__MATERIAL FOR THIS EXERCISE__:
- Opening Delimiter -

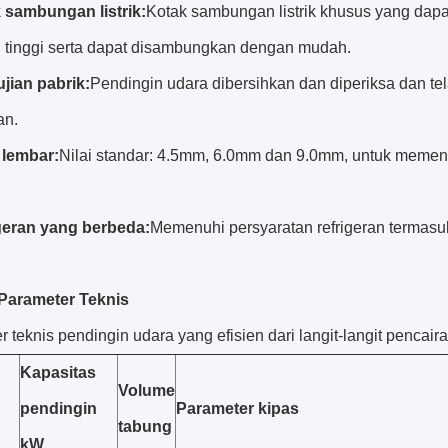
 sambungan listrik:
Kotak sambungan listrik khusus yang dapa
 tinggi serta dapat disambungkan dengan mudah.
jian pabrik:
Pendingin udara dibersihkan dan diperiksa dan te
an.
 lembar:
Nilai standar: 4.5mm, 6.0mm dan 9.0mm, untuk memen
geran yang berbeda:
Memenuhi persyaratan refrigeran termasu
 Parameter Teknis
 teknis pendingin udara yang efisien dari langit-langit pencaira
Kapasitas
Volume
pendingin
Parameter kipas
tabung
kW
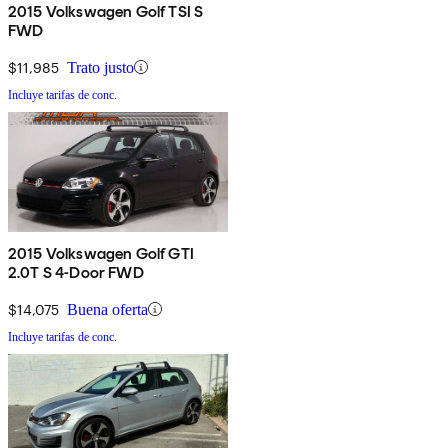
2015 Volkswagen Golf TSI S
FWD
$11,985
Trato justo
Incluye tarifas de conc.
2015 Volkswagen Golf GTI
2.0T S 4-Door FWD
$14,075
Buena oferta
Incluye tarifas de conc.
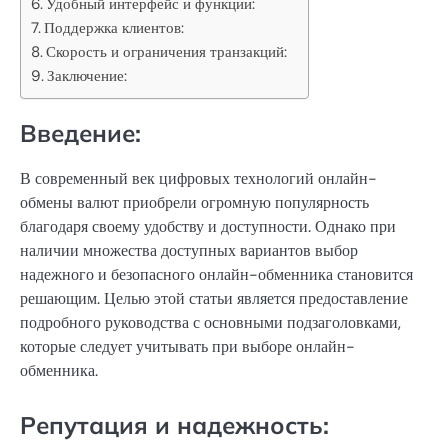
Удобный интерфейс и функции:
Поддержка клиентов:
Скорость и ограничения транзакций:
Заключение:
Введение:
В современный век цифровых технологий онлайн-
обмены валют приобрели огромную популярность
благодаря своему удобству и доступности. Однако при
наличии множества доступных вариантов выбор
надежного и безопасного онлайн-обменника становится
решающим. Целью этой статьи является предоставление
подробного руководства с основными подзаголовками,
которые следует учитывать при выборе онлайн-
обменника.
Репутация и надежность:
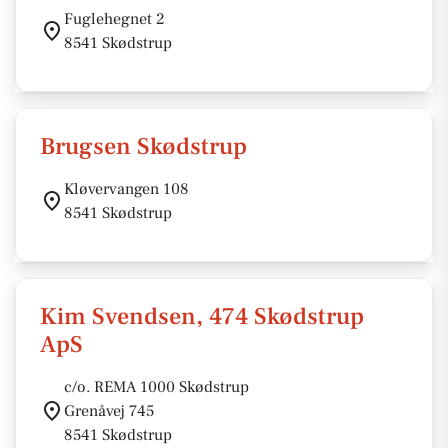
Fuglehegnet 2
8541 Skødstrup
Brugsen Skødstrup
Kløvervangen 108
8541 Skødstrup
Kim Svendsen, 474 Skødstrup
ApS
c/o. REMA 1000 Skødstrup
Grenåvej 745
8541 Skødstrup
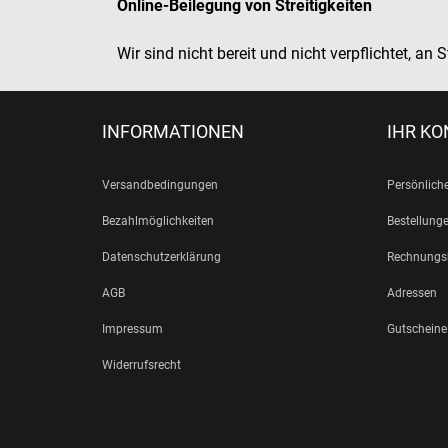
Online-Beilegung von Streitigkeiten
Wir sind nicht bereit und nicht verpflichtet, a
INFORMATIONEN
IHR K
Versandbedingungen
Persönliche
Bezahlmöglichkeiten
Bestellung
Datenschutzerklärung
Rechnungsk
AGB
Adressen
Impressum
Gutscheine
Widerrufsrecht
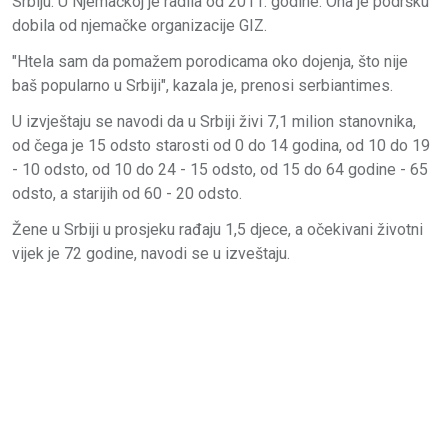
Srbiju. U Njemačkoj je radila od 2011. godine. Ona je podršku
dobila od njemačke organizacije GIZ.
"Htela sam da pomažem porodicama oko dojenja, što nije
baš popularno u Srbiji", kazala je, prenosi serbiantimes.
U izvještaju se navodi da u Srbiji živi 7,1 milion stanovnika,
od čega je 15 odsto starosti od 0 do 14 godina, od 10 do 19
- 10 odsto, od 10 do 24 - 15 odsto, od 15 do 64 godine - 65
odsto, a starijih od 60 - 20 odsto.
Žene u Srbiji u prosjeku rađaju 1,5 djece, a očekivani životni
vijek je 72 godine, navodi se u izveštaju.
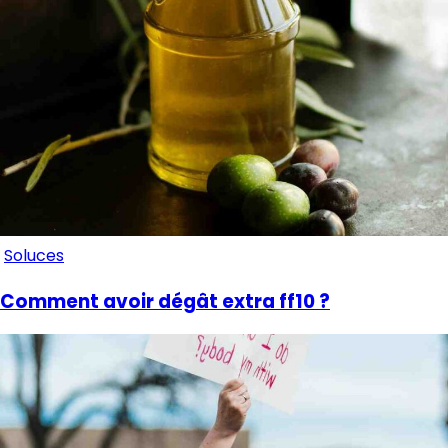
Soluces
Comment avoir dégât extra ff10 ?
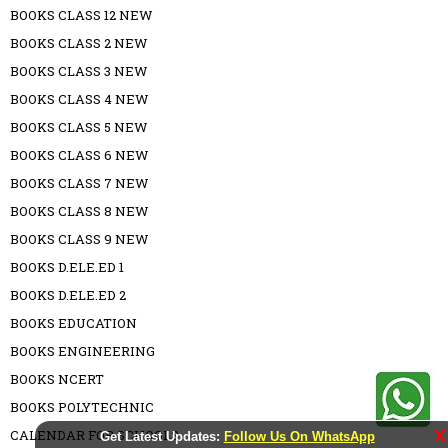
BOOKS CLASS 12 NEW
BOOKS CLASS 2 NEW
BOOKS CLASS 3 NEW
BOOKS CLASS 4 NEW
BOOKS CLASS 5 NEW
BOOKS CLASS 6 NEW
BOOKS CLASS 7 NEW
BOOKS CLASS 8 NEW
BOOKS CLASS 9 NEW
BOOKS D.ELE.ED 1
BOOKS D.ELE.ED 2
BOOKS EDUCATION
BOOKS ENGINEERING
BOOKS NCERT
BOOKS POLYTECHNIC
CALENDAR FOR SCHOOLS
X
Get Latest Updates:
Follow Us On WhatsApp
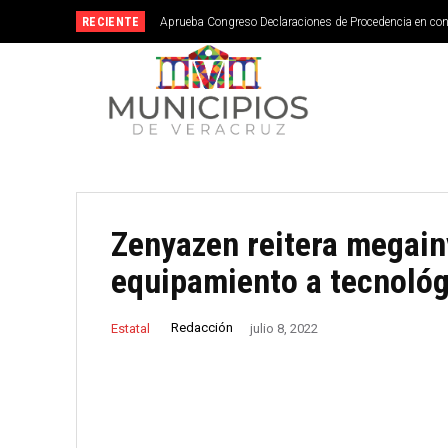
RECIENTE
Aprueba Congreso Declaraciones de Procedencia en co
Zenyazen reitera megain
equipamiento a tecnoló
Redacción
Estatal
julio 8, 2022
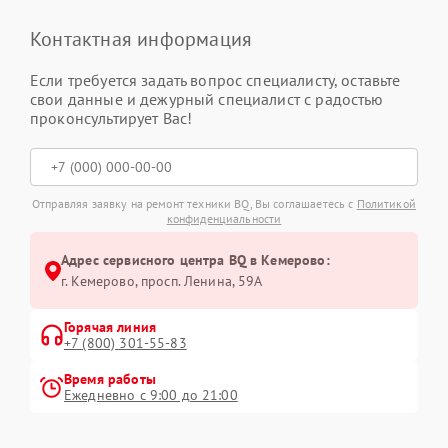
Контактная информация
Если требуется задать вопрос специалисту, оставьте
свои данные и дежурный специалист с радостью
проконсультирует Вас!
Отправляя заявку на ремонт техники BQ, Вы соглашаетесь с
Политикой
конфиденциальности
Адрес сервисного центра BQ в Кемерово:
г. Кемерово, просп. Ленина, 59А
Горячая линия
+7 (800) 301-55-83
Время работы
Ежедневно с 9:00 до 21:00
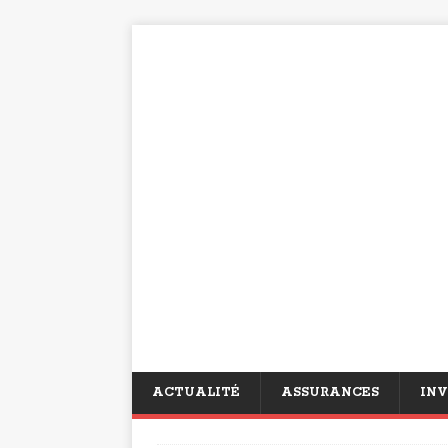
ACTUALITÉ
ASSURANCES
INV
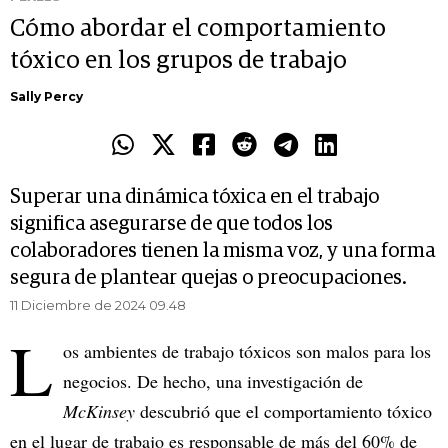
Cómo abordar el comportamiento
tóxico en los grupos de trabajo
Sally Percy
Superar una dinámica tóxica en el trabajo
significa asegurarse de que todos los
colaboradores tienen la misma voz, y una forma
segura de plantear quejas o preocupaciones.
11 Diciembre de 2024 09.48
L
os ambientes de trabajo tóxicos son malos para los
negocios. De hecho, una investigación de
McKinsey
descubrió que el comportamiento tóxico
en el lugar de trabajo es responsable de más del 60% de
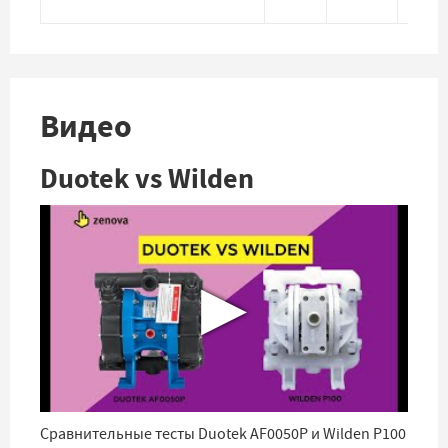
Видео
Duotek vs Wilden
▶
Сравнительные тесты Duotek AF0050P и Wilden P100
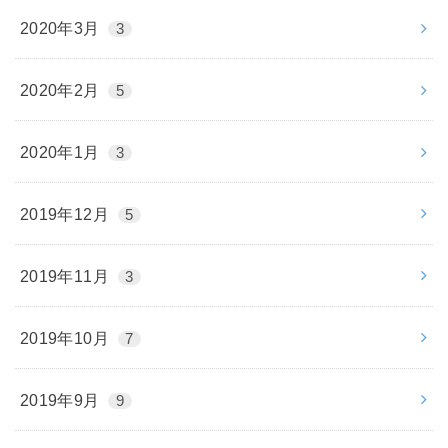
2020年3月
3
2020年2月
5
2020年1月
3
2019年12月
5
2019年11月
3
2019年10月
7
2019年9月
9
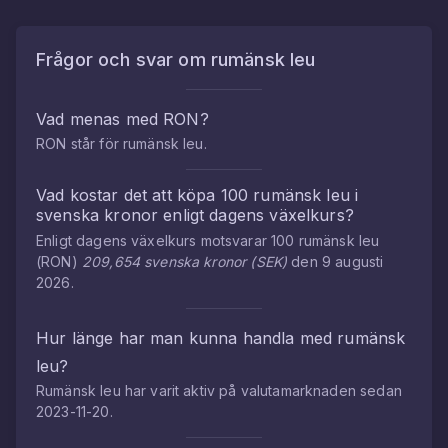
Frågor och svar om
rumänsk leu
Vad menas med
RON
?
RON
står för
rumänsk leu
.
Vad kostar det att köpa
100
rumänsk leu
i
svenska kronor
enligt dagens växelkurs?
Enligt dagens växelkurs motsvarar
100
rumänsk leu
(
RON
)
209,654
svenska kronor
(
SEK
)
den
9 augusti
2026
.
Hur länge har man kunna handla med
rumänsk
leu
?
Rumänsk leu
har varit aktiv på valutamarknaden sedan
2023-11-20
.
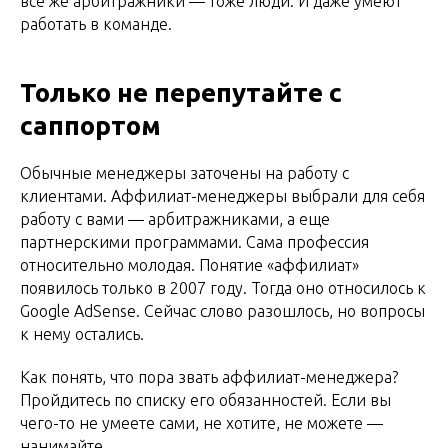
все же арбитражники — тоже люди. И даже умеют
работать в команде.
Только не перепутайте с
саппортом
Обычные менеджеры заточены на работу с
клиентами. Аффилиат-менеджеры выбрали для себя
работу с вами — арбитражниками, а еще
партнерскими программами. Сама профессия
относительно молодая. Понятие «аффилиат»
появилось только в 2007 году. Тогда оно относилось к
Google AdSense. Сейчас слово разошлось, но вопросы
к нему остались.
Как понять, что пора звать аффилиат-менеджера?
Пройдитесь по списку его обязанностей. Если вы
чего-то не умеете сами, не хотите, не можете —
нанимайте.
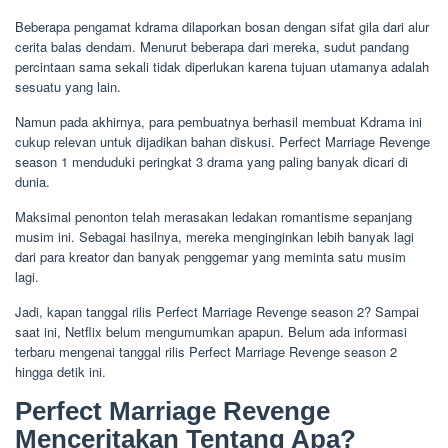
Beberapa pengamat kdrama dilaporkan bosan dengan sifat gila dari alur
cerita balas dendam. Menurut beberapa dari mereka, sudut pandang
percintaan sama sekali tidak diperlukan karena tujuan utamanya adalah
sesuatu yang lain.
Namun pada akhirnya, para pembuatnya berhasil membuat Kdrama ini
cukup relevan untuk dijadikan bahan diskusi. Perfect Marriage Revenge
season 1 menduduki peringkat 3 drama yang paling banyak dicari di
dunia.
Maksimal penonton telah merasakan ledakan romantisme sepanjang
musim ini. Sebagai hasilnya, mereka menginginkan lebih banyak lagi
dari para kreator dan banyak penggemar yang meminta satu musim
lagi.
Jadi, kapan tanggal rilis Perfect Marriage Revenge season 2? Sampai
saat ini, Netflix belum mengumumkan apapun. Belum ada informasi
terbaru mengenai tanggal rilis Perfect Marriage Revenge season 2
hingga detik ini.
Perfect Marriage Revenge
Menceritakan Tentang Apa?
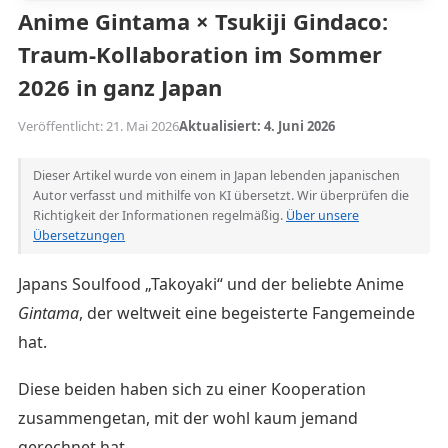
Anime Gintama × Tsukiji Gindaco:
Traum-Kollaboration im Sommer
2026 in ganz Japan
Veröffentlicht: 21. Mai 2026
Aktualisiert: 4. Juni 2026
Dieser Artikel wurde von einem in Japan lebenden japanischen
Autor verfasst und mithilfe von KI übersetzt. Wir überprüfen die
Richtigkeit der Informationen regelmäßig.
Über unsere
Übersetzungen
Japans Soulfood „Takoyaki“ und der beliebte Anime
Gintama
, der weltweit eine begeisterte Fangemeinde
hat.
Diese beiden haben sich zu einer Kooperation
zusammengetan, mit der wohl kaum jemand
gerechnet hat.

- Closing Delimiter -

__PROBLEM STATEMENT__: Check the listing above for "Если". Show every line where it turns up.

__TASK ANSWER__:
Если требуется задать вопрос специалисту, оставьте
Пройдитесь по списку его обязанностей. Если вы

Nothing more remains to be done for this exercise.